Minimum Number of Operations to Reinitialize a Permutation

Problem

You are given an even integer n​​​​​​. You initially have a permutation perm of size n​​ where perm[i] == i​ (0-indexed) ​​​​.

In one operation, you will create a new array arr, and for each i:

• If i % 2 == 0, then arr[i] = perm[i / 2].
• If i % 2 == 1, then arr[i] = perm[n / 2 + (i - 1) / 2].
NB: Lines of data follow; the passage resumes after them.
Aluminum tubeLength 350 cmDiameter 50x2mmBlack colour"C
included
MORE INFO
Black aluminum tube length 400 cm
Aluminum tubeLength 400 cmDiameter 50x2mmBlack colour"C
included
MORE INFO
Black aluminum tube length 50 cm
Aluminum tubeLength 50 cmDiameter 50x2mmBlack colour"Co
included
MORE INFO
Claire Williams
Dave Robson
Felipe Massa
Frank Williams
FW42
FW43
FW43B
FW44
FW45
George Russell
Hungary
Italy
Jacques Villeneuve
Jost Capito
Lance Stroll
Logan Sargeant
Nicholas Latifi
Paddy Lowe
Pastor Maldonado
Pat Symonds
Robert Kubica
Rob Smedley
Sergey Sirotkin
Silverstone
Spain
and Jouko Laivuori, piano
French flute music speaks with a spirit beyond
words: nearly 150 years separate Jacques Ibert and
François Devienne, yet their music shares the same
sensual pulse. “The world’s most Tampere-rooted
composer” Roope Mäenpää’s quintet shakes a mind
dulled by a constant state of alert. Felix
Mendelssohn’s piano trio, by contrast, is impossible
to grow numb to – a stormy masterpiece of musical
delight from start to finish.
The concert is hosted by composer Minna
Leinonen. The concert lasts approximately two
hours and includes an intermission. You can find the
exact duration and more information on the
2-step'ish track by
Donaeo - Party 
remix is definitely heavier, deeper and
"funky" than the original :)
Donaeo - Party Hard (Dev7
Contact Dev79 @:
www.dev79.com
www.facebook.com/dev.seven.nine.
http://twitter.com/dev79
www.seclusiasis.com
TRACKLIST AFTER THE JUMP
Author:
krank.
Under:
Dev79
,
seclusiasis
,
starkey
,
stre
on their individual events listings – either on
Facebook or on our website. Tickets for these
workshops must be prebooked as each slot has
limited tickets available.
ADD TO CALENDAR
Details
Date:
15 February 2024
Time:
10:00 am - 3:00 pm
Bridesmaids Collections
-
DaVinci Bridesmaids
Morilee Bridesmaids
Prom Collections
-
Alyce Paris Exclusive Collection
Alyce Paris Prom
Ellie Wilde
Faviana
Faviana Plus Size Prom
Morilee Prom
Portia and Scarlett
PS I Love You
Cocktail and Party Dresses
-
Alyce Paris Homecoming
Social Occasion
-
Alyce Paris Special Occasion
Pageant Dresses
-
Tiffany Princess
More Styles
You will then assign arr​​​​ to perm.

Return _the minimumnon-zero number of operations you need to perform on _perm to return the permutation to its initial value.

Examples

Example 1

Input: n = 2
Output: 1
Explanation: perm = [0,1] initially.
After the 1st operation, perm = [0,1]
So it takes only 1 operation.

Example 2

Input: n = 4
Output: 2
Explanation: perm = [0,1,2,3] initially.
After the 1st operation, perm = [0,2,1,3]
After the 2nd operation, perm = [0,1,2,3]
So it takes only 2 operations.

Example 3

Input: n = 6
Output: 4

Constraints

• 2 <= n <= 1000
• n​​​​​​ is even.

Solution

Method 1 – Cycle Length Simulation

Intuition

The permutation returns to its initial state after a certain number of operations. Instead of simulating the whole array, we can track the position of one element (e.g., index 1) and count how many steps it takes to return to its original position.

Approach

1. Start with position = 1.
2. For each operation, update position according to the rules:
   • If position % 2 == 0: position = position / 2
   • Else: position = n / 2 + (position - 1) / 2
3. Count steps until position returns to 1.
4. The answer is the number of steps.

Code

C++

class Solution {
public:
    int reinitializePermutation(int n) {
        int pos = 1, steps = 0;
        do {
            if (pos % 2 == 0) pos /= 2;
            else pos = n / 2 + (pos - 1) / 2;
            steps++;
        } while (pos != 1);
        return steps;
    }
};

Go

func reinitializePermutation(n int) int {
    pos, steps := 1, 0
    for {
        if pos%2 == 0 {
            pos /= 2
        } else {
            pos = n/2 + (pos-1)/2
        }
        steps++
        if pos == 1 {
            break
        }
    }
    return steps
}

Java

class Solution {
    public int reinitializePermutation(int n) {
        int pos = 1, steps = 0;
        do {
            if (pos % 2 == 0) pos /= 2;
            else pos = n / 2 + (pos - 1) / 2;
            steps++;
        } while (pos != 1);
        return steps;
    }
}

Kotlin

class Solution {
    fun reinitializePermutation(n: Int): Int {
        var pos = 1; var steps = 0
        do {
            pos = if (pos % 2 == 0) pos / 2 else n / 2 + (pos - 1) / 2
            steps++
        } while (pos != 1)
        return steps
    }
}

Python

class Solution:
    def reinitializePermutation(self, n: int) -> int:
        pos, steps = 1, 0
        while True:
            if pos % 2 == 0:
                pos //= 2
            else:
                pos = n // 2 + (pos - 1) // 2
            steps += 1
            if pos == 1:
                break
        return steps

Rust

impl Solution {
    pub fn reinitialize_permutation(n: i32) -> i32 {
        let mut pos = 1;
        let mut steps = 0;
        loop {
            if pos % 2 == 0 {
                pos /= 2;
            } else {
                pos = n / 2 + (pos - 1) / 2;
            }
            steps += 1;
            if pos == 1 { break; }
        }
        steps
    }
}

TypeScript

class Solution {
    reinitializePermutation(n: number): number {
        let pos = 1, steps = 0;
        do {
            if (pos % 2 === 0) pos = pos / 2;
            else pos = Math.floor(n / 2 + (pos - 1) / 2);
            steps++;
        } while (pos !== 1);
        return steps;
    }
}

Complexity

• ⏰ Time complexity: O(n) — In worst case, up to n steps.
• 🧺 Space complexity: O(1) — constant extra space.